• **Instructions to follow**: Your reply should hold exactly the lines from the one that contains "13 توصیه آسان برای رفع بوی بد دهان" through the end of the data. Repeat them word for word.

• **Available data**:
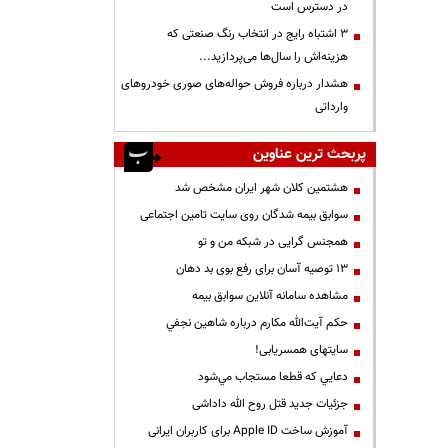
در دسترس است
3 اشتباه رایج در انتخاب رنگ صنعتی که
هزینه‌اش را سال‌ها می‌پردازید...
هشدار درباره فروش حواله‌های صوری خودروهای
وارداتی
پربحث ترین عناوین
هشتمین کلان شهر ایران مشخص شد
سوابق بیمه شدگان روی سایت تامین اجتماعی
همجنس گرایی در شبکه من و تو
13 توصیه آسان برای رفع بوی بد دهان
مشاهده سامانه آنلاين سوابق بیمه
حكم آيت‌الله مكارم درباره شاهين نجفي
سایتهای همسریابی!
دعايي كه قطعا مستجاب مي‌شود
جزئیات جدید قتل روح الله داداشی
آموزش ساخت Apple ID برای کاربران ایرانی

• **Response to this task**:
13 توصیه آسان برای رفع بوی بد دهان
مشاهده سامانه آنلاين سوابق بیمه
حكم آيت‌الله مكارم درباره شاهين نجفي
سایتهای همسریابی!
دعايي كه قطعا مستجاب مي‌شود
جزئیات جدید قتل روح الله داداشی
آموزش ساخت Apple ID برای کاربران ایرانی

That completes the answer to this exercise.